DATA RECORDS ->
=== Section Start ===
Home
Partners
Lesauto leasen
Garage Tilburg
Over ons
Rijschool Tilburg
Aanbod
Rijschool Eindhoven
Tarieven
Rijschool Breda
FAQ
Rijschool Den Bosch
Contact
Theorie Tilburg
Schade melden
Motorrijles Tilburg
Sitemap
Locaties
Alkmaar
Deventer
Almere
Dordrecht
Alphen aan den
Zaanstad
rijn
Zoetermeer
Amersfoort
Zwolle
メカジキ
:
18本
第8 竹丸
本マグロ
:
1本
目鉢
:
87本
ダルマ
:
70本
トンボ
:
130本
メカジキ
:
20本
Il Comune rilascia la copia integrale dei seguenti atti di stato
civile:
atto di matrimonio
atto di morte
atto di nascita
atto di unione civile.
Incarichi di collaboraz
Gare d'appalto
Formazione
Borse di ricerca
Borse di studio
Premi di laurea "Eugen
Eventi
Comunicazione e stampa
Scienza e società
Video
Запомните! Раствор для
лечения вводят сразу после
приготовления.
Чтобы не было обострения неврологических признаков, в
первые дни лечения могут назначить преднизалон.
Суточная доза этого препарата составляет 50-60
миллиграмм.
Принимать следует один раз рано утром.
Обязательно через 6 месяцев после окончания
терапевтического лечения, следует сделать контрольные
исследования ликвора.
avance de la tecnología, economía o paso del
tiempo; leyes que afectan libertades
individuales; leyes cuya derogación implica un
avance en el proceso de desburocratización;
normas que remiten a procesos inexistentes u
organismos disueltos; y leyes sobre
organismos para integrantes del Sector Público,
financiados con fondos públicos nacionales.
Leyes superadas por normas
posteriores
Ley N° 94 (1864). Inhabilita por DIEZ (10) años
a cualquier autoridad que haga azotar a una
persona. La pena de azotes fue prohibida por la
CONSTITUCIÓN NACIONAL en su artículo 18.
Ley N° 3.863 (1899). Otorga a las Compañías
=== Section End ===
TASK BRIEF -> Up to and including the line containing "приготовления.", please write out the listing exactly, starting from its first line.

FINISHED TASK ->
Home
Partners
Lesauto leasen
Garage Tilburg
Over ons
Rijschool Tilburg
Aanbod
Rijschool Eindhoven
Tarieven
Rijschool Breda
FAQ
Rijschool Den Bosch
Contact
Theorie Tilburg
Schade melden
Motorrijles Tilburg
Sitemap
Locaties
Alkmaar
Deventer
Almere
Dordrecht
Alphen aan den
Zaanstad
rijn
Zoetermeer
Amersfoort
Zwolle
メカジキ
:
18本
第8 竹丸
本マグロ
:
1本
目鉢
:
87本
ダルマ
:
70本
トンボ
:
130本
メカジキ
:
20本
Il Comune rilascia la copia integrale dei seguenti atti di stato
civile:
atto di matrimonio
atto di morte
atto di nascita
atto di unione civile.
Incarichi di collaboraz
Gare d'appalto
Formazione
Borse di ricerca
Borse di studio
Premi di laurea "Eugen
Eventi
Comunicazione e stampa
Scienza e società
Video
Запомните! Раствор для
лечения вводят сразу после
приготовления.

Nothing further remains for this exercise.